Personal information
- Born: June 14, 1946 (age 80) Madison, Wisconsin, U.S.
- Listed height: 6 ft 6 in (1.98 m)
- Listed weight: 260 lb (118 kg)

Career information
- High school: Iron Mountain (Iron Mountain, Michigan)
- College: Northland College (1964-1967)
- NFL draft: 1968: 11th round, 278th overall pick

Career history
- Boston Patriots (1968);

Career AFL statistics
- Games played: 2
- Stats at Pro Football Reference

= Paul Feldhausen =

American football player (born 1946)

Paul Elvie Feldhausen (born June 14, 1946) is an American former professional football player in the American Football League (AFL) for the Boston Patriots in 1968 as a tackle.

==Career==
Feldhausen was a nine letterwinner and MVP of both the football and basketball teams at Iron Mountain High School in 1963-64. Feldhausen then attended Northland College in Wisconsin where he was two-time football captain and Little All-America lineman in 1966-67, eventually being inducted to the Northland Sports Hall of Fame in 1991. He also became the first recipient of the Voltaire Perkins award as Most Valuable Player for the Northland College football team.
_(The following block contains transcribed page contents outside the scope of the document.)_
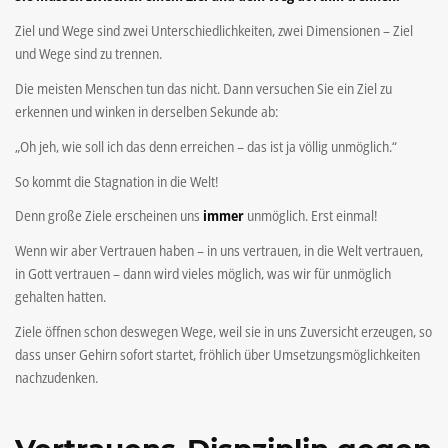
Ziel und Wege sind zwei Unterschiedlichkeiten, zwei Dimensionen – Ziel
und Wege sind zu trennen.
Die meisten Menschen tun das nicht. Dann versuchen Sie ein Ziel zu
erkennen und winken in derselben Sekunde ab:
„Oh jeh, wie soll ich das denn erreichen – das ist ja völlig unmöglich.“
So kommt die Stagnation in die Welt!
Denn große Ziele erscheinen uns
immer
unmöglich. Erst einmal!
Wenn wir aber Vertrauen haben – in uns vertrauen, in die Welt vertrauen,
in Gott vertrauen – dann wird vieles möglich, was wir für unmöglich
gehalten hatten.
Ziele öffnen schon deswegen Wege, weil sie in uns Zuversicht erzeugen, so
dass unser Gehirn sofort startet, fröhlich über Umsetzungsmöglichkeiten
nachzudenken.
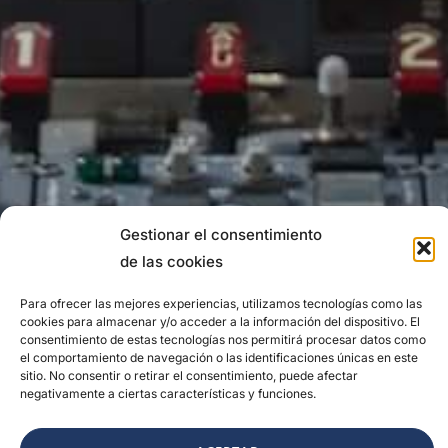
Gestionar el consentimiento
de las cookies
Para ofrecer las mejores experiencias, utilizamos tecnologías como las
cookies para almacenar y/o acceder a la información del dispositivo. El
consentimiento de estas tecnologías nos permitirá procesar datos como
el comportamiento de navegación o las identificaciones únicas en este
sitio. No consentir o retirar el consentimiento, puede afectar
negativamente a ciertas características y funciones.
Feldhausen was selected in the 11th round of the 1968 NFL/AFL draft to the Boston Patriots. He played as a tackle for the team for three seasons, but only played in two games, both in the 1968 season. After three years with the Patriots, he suffered a back injury in a blocking dummy accident and subsequently had to retire from the league.

After retiring, he spent 40 years as a football and baseball official for the Wisconsin Interscholastic Athletic Association, and was the 1993 National Federation of State High School Associations Umpire of the Year.